Pulse-response properties of rectangular-loop ferrites

An analysis of the voltage pulses obtained across a secondary winding of a ferrite core on reversing the magnetization shows that in the reversal two stages should be distinguished, namely a fast response, related to a magnetization by rotations, and a slower response due to the displacements of domain walls. The viscous movement of the domain walls determines the switching time of the core. It appears that the switching times of rectangular-loop ferrites with widely varying chemical compositions are always of the order of magnitude of one microsecond when the coercive force is of the order of magnitude of one oersted. Higher values of the coercive force mostly go hand in hand with an increased switching time.
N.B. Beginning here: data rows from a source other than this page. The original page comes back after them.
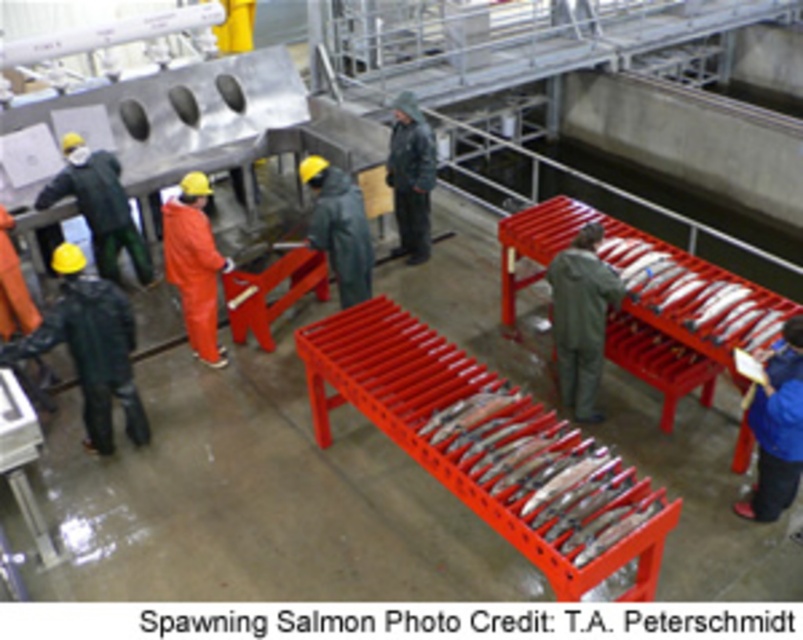 Question: Which point is closer to the camera taking this photo?

Choices:
 (A) (613, 264)
 (B) (590, 282)
 (C) (349, 234)

Answer: (B)

Question: Does green matte jacket at center have a larger size compared to dark gray waterproof jacket at center?

Choices:
 (A) yes
 (B) no

Answer: (B)

Question: Can you confirm if black rubber boots at lower left is positioned below green matte jacket at center?

Choices:
 (A) no
 (B) yes

Answer: (B)

Question: Which is farther from the green matte jumpsuit at center?

Choices:
 (A) orange matte coveralls at center
 (B) black rubber boots at lower left
 (C) blue fabric jacket at lower right

Answer: (B)

Question: Which point appears closest to the camera in this image?

Choices:
 (A) [x=502, y=433]
 (B) [x=768, y=408]

Answer: (A)

Question: Can you confirm if green matte jumpsuit at center is positioned below blue fabric jacket at lower right?

Choices:
 (A) no
 (B) yes

Answer: (A) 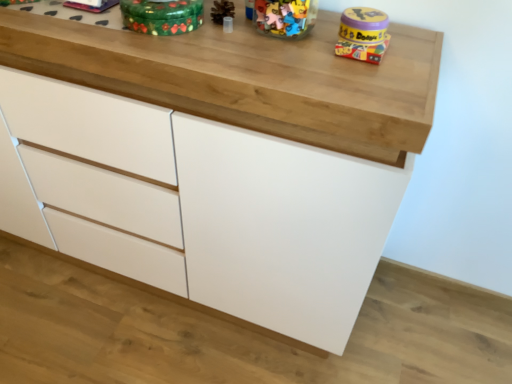 You are a GUI agent. You are given a task and a screenshot of the screen. Output one action in this format:
    pyautogui.click(x=<x>, y=<y>)
    Task: Click on the green painted wood toy at upper center, which ranks as the first toy in left-to-right order
    The width and height of the screenshot is (512, 384).
    Given the screenshot: What is the action you would take?
    pyautogui.click(x=162, y=16)

Looking at this image, what is the approximate width of green painted wood toy at upper center, acting as the 2th toy starting from the right?

green painted wood toy at upper center, acting as the 2th toy starting from the right, is 7.07 inches in width.

What do you see at coordinates (162, 16) in the screenshot? I see `green painted wood toy at upper center, which ranks as the first toy in left-to-right order` at bounding box center [162, 16].

The image size is (512, 384). What do you see at coordinates (362, 34) in the screenshot? I see `matte yellow plastic toy at upper right, the first toy when ordered from right to left` at bounding box center [362, 34].

Find the location of a particular element. matte yellow plastic toy at upper right, the first toy when ordered from right to left is located at coordinates pyautogui.click(x=362, y=34).

Where is `green painted wood toy at upper center, acting as the 2th toy starting from the right`? The image size is (512, 384). green painted wood toy at upper center, acting as the 2th toy starting from the right is located at coordinates (162, 16).

Considering the positions of objects green painted wood toy at upper center, acting as the 2th toy starting from the right, and matte yellow plastic toy at upper right, the first toy when ordered from right to left, in the image provided, who is more to the left, green painted wood toy at upper center, acting as the 2th toy starting from the right, or matte yellow plastic toy at upper right, the first toy when ordered from right to left,?

From the viewer's perspective, green painted wood toy at upper center, acting as the 2th toy starting from the right, appears more on the left side.

Which object is further away from the camera taking this photo, green painted wood toy at upper center, which ranks as the first toy in left-to-right order, or matte yellow plastic toy at upper right, the first toy when ordered from right to left?

matte yellow plastic toy at upper right, the first toy when ordered from right to left, is behind.

Is point (154, 11) positioned before point (372, 22)?

No.

From the image's perspective, is green painted wood toy at upper center, acting as the 2th toy starting from the right, under matte yellow plastic toy at upper right, the first toy when ordered from right to left?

In order to obtain some information about the origin of the damping of domain-wall displacements, switching times have been measured as a function of temperature and as a function of a uniaxial pressure applied to the core. In the temperature range ¿115 to +250°C the switching time of an arbitrarily chosen rectangular-loop ferrite did not decrease more than by a factor of about three. A uniaxial pressure applied to a ferrite also increases both its coercive force and its switching time. It appears that the switching time is greater when the anisotropies in the ferrite are greater. This can at least partly be explained by the increased distance between the walls in the case of higher magnetic anisotropies. An earlier paper on this subject has been given elsewhere.